* [PROBLEM TO WORK ON]
Could you repeat the listing exactly, leaving out the pictures?

* [RECORD EXTRACTS]
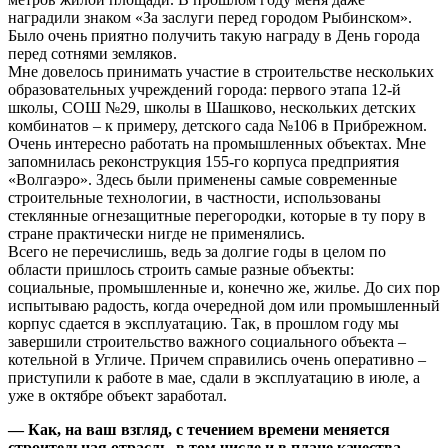
наградили знаком «За заслуги перед городом Рыбинском».
Было очень приятно получить такую награду в День города
перед сотнями земляков.
Мне довелось принимать участие в строительстве нескольких
образовательных учреждений города: первого этапа 12-й
школы, СОШ №29, школы в Шашково, нескольких детских
комбинатов – к примеру, детского сада №106 в Прибрежном.
Очень интересно работать на промышленных объектах. Мне
запомнилась реконструкция 155-го корпуса предприятия
«Волгаэро». Здесь были применены самые современные
строительные технологии, в частности, использованы
стеклянные огнезащитные перегородки, которые в ту пору в
стране практически нигде не применялись.
Всего не перечислишь, ведь за долгие годы в целом по
области пришлось строить самые разные объекты:
социальные, промышленные и, конечно же, жилье. До сих пор
испытываю радость, когда очередной дом или промышленный
корпус сдается в эксплуатацию. Так, в прошлом году мы
завершили строительство важного социального объекта –
котельной в Угличе. Причем справились очень оперативно –
приступили к работе в мае, сдали в эксплуатацию в июле, а
уже в октябре объект заработал.
— Как, на ваш взгляд, с течением времени меняется
строительная отрасль, в том числе и в плане качества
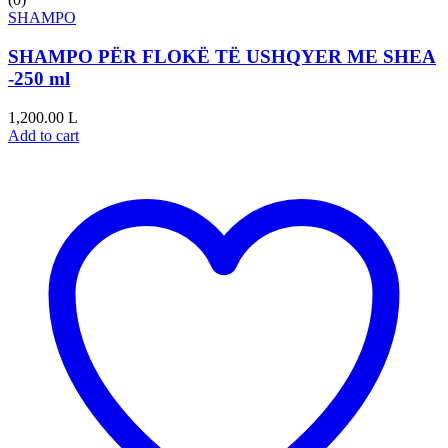
SHAMPO
SHAMPO PËR FLOKË TË USHQYER ME SHEA
-250 ml
1,200.00
L
Add to cart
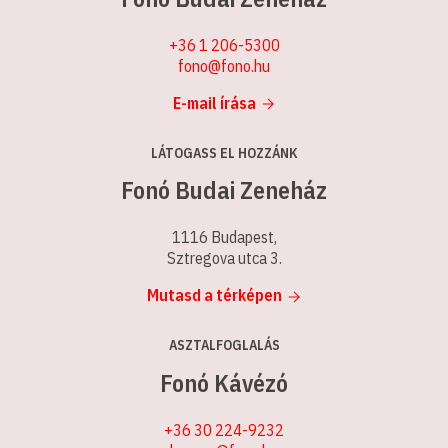
+36 1 206-5300
fono@fono.hu
E-mail írása
LÁTOGASS EL HOZZÁNK
Fonó Budai Zeneház
1116 Budapest,
Sztregova utca 3.
Mutasd a térképen
ASZTALFOGLALÁS
Fonó Kávézó
+36 30 224-9232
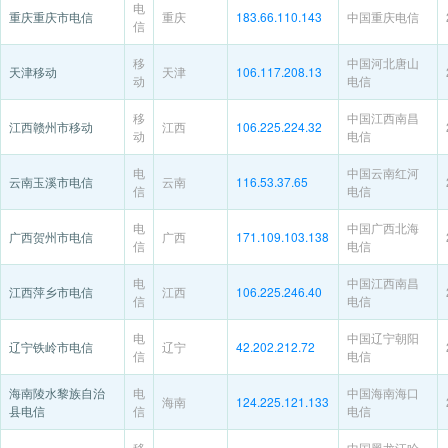
电
重庆重庆市电信
重庆
183.66.110.143
中国重庆电信
信
移
中国河北唐山
天津移动
天津
106.117.208.13
动
电信
移
中国江西南昌
江西赣州市移动
江西
106.225.224.32
动
电信
电
中国云南红河
云南玉溪市电信
云南
116.53.37.65
信
电信
电
中国广西北海
广西贺州市电信
广西
171.109.103.138
信
电信
电
中国江西南昌
江西萍乡市电信
江西
106.225.246.40
信
电信
电
中国辽宁朝阳
辽宁铁岭市电信
辽宁
42.202.212.72
信
电信
海南陵水黎族自治
电
中国海南海口
海南
124.225.121.133
县电信
信
电信
移
中国黑龙江哈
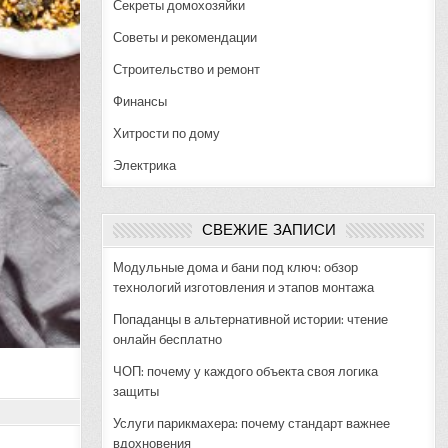
Секреты домохозяйки
Советы и рекомендации
Строительство и ремонт
Финансы
Хитрости по дому
Электрика
СВЕЖИЕ ЗАПИСИ
Модульные дома и бани под ключ: обзор
технологий изготовления и этапов монтажа
Попаданцы в альтернативной истории: чтение
онлайн бесплатно
ЧОП: почему у каждого объекта своя логика
защиты
Услуги парикмахера: почему стандарт важнее
вдохновения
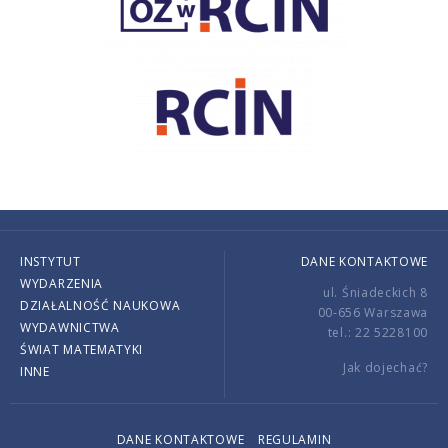
INSTYTUT
DANE KONTAKTOWE
WYDARZENIA
ul. Śniadeckich 8
DZIAŁALNOŚĆ NAUKOWA
00-656 Warszawa
WYDAWNICTWA
tel.: 22 5228100
ŚWIAT MATEMATYKI
Jak dojechać?
INNE
DANE KONTAKTOWE
REGULAMIN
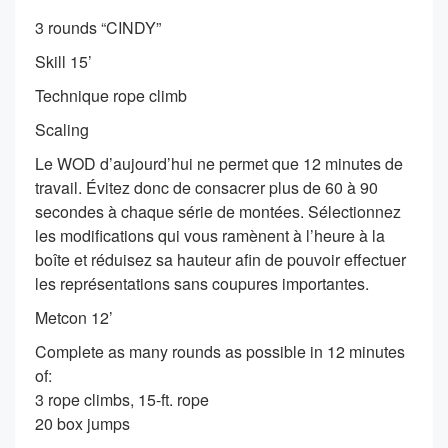
3 rounds “CINDY”
Skill 15’
Technique rope climb
Scaling
Le WOD d’aujourd’hui ne permet que 12 minutes de
travail. Évitez donc de consacrer plus de 60 à 90
secondes à chaque série de montées. Sélectionnez
les modifications qui vous ramènent à l’heure à la
boîte et réduisez sa hauteur afin de pouvoir effectuer
les représentations sans coupures importantes.
Metcon 12’
Complete as many rounds as possible in 12 minutes
of:
3 rope climbs, 15-ft. rope
20 box jumps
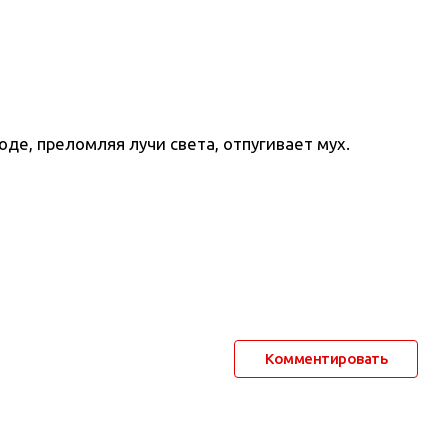
оде, преломляя лучи света, отпугивает мух.
Комментировать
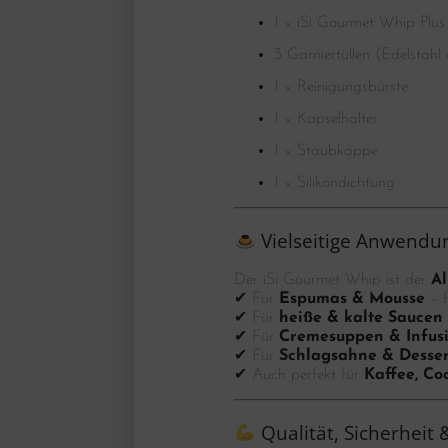
1 × iSi Gourmet Whip Plus
3 Garniertüllen (Edelstahl
1 × Reinigungsbürste
1 × Kapselhalter
1 × Staubkappe
1 × Silikondichtung
Vielseitige Anwendu
Der iSi Gourmet Whip ist der
Al
✔ Für
Espumas & Mousse
– f
✔ Für
heiße & kalte Saucen
✔ Für
Cremesuppen & Infus
✔ Für
Schlagsahne & Desser
✔ Auch perfekt für
Kaffee, Co
Qualität, Sicherheit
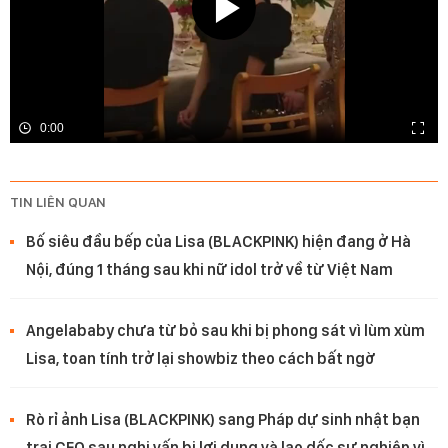
0:00
TIN LIÊN QUAN
Bố siêu đầu bếp của Lisa (BLACKPINK) hiện đang ở Hà
Nội, đúng 1 tháng sau khi nữ idol trở về từ Việt Nam
Angelababy chưa từ bỏ sau khi bị phong sát vì lùm xùm
Lisa, toan tính trở lại showbiz theo cách bất ngờ
Rò rỉ ảnh Lisa (BLACKPINK) sang Pháp dự sinh nhật bạn
trai CEO sau nghi vấn bị lợi dụng và lao dốc sự nghiệp vì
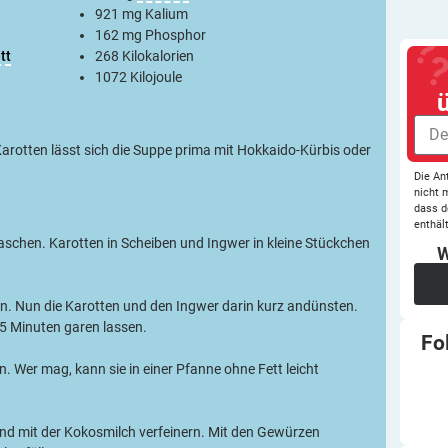
921 mg Kalium
162 mg Phosphor
tt
268 Kilokalorien
1072 Kilojoule
Karotten lässt sich die Suppe prima mit ­Hokkaido-Kürbis oder
Die An
nicht 
dass d
enthält
schen. Karotten in Scheiben und Ingwer in kleine Stückchen
W
en. Nun die Karotten und den Ingwer darin kurz andünsten.
5 Minuten garen lassen.
Fo
 Wer mag, kann sie in einer Pfanne ohne Fett leicht
und mit der Kokos­milch verfeinern. Mit den Gewürzen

* [RESPONSE AREA]
наградили знаком «За заслуги перед городом Рыбинском».
Было очень приятно получить такую награду в День города
перед сотнями земляков.
Мне довелось принимать участие в строительстве нескольких
образовательных учреждений города: первого этапа 12-й
школы, СОШ №29, школы в Шашково, нескольких детских
комбинатов – к примеру, детского сада №106 в Прибрежном.
Очень интересно работать на промышленных объектах. Мне
запомнилась реконструкция 155-го корпуса предприятия
«Волгаэро». Здесь были применены самые современные
строительные технологии, в частности, использованы
стеклянные огнезащитные перегородки, которые в ту пору в
стране практически нигде не применялись.
Всего не перечислишь, ведь за долгие годы в целом по
области пришлось строить самые разные объекты:
социальные, промышленные и, конечно же, жилье. До сих пор
испытываю радость, когда очередной дом или промышленный
корпус сдается в эксплуатацию. Так, в прошлом году мы
завершили строительство важного социального объекта –
котельной в Угличе. Причем справились очень оперативно –
приступили к работе в мае, сдали в эксплуатацию в июле, а
уже в октябре объект заработал.
— Как, на ваш взгляд, с течением времени меняется
строительная отрасль, в том числе и в плане качества
SHAMPO
SHAMPO PËR FLOKË TË USHQYER ME SHEA
-250 ml
1,200.00
L
Add to cart
+36 1 206-5300
fono@fono.hu
E-mail írása
LÁTOGASS EL HOZZÁNK
Fonó Budai Zeneház
1116 Budapest,
Sztregova utca 3.
Mutasd a térképen
ASZTALFOGLALÁS
Fonó Kávézó
+36 30 224-9232
电
重庆重庆市电信
重庆
183.66.110.143
中国重庆电信
信
移
中国河北唐山
天津移动
天津
106.117.208.13
动
电信
移
中国江西南昌
江西赣州市移动
江西
106.225.224.32
动
电信
电
中国云南红河
云南玉溪市电信
云南
116.53.37.65
信
电信
电
中国广西北海
广西贺州市电信
广西
171.109.103.138
信
电信
电
中国江西南昌
江西萍乡市电信
江西
106.225.246.40
信
电信
电
中国辽宁朝阳
辽宁铁岭市电信
辽宁
42.202.212.72
信
电信
海南陵水黎族自治
电
中国海南海口
海南
124.225.121.133
县电信
信
电信
移
中国黑龙江哈
Секреты домохозяйки
Советы и рекомендации
Строительство и ремонт
Финансы
Хитрости по дому
Электрика
СВЕЖИЕ ЗАПИСИ
Модульные дома и бани под ключ: обзор
технологий изготовления и этапов монтажа
Попаданцы в альтернативной истории: чтение
онлайн бесплатно
ЧОП: почему у каждого объекта своя логика
защиты
Услуги парикмахера: почему стандарт важнее
вдохновения
INSTYTUT
DANE KONTAKTOWE
WYDARZENIA
ul. Śniadeckich 8
DZIAŁALNOŚĆ NAUKOWA
00-656 Warszawa
WYDAWNICTWA
tel.: 22 5228100
ŚWIAT MATEMATYKI
Jak dojechać?
INNE
DANE KONTAKTOWE
REGULAMIN
3 rounds “CINDY”
Skill 15’
Technique rope climb
Scaling
Le WOD d’aujourd’hui ne permet que 12 minutes de
travail. Évitez donc de consacrer plus de 60 à 90
secondes à chaque série de montées. Sélectionnez
les modifications qui vous ramènent à l’heure à la
boîte et réduisez sa hauteur afin de pouvoir effectuer
les représentations sans coupures importantes.
Metcon 12’
Complete as many rounds as possible in 12 minutes
of:
3 rope climbs, 15-ft. rope
20 box jumps
оде, преломляя лучи света, отпугивает мух.
Комментировать
1 × iSi Gourmet Whip Plus
3 Garniertüllen (Edelstahl
1 × Reinigungsbürste
1 × Kapselhalter
1 × Staubkappe
1 × Silikondichtung
Vielseitige Anwendu
Der iSi Gourmet Whip ist der
Al
✔ Für
Espumas & Mousse
– f
✔ Für
heiße & kalte Saucen
✔ Für
Cremesuppen & Infus
✔ Für
Schlagsahne & Desser
✔ Auch perfekt für
Kaffee, Co
Qualität, Sicherheit
0:00
TIN LIÊN QUAN
Bố siêu đầu bếp của Lisa (BLACKPINK) hiện đang ở Hà
Nội, đúng 1 tháng sau khi nữ idol trở về từ Việt Nam
Angelababy chưa từ bỏ sau khi bị phong sát vì lùm xùm
Lisa, toan tính trở lại showbiz theo cách bất ngờ
Rò rỉ ảnh Lisa (BLACKPINK) sang Pháp dự sinh nhật bạn
trai CEO sau nghi vấn bị lợi dụng và lao dốc sự nghiệp vì
921 mg Kalium
162 mg Phosphor
tt
268 Kilokalorien
1072 Kilojoule
Karotten lässt sich die Suppe prima mit ­Hokkaido-Kürbis oder
Die An
nicht 
dass d
enthält
schen. Karotten in Scheiben und Ingwer in kleine Stückchen
W
en. Nun die Karotten und den Ingwer darin kurz andünsten.
5 Minuten garen lassen.
Fo
 Wer mag, kann sie in einer Pfanne ohne Fett leicht
und mit der Kokos­milch verfeinern. Mit den Gewürzen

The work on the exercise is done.